Unlocking Sustainable Mobility in Metro Manila

TRAFFIC. Motorists endure the morning rush hour traffic along EDSA in Quezon City on June 14, 2023 | Jire Carreon / Rappler

In an article by East Asia Forum, Jan Carlo Punongbayan asserts that rebalancing mobility by modernizing and integrating bus rapid transit, rail and cycling under coherent oversight can reduce emissions, cut travel times and create more liveable communities.

Metro Manila has long been notorious for its traffic jams. In 2023, the Philippine capital earned the unenviable distinction of having the world’s longest average travel time — 25.5 minutes just to cover 10 kilometres. The economic cost of this congestion is staggering, estimated at 3.5 billion pesos (US$60 million) a day, potentially rising to 5.4 billion pesos (US$92 million) by 2035 if current trends continue.

At the heart of the problem is a decades-old, deeply entrenched car-centric paradigm in urban planning. Infrastructure investments have favoured road widening and elevated expressways, reinforcing car ownership and usage.

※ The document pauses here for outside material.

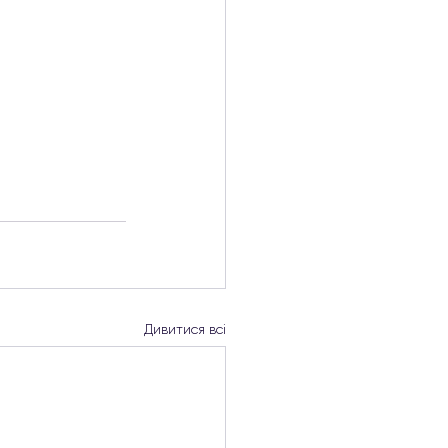
Дивитися всі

Public transport systems — including rail, buses and active mobility infrastructure — have remained fragmented and underdeveloped. Unreliable or unsafe mass transit drives commuters towards car ownership, worsening traffic, pollution and inequality.

This preference for private vehicles did not emerge in a vacuum. Metro Manila’s car-centric design mirrors broader regional trends shaped in part by development partners. Over many years, multilateral agencies like the Japan International Cooperation Agency and the Asian Development Bank have financed road networks and infrastructure such as bypasses and underpasses. At the same time, Metro Manila became a key market for Japanese carmakers like Toyota and Mitsubishi. This geoeconomic entanglement has locked in the dominance of automobiles in urban design.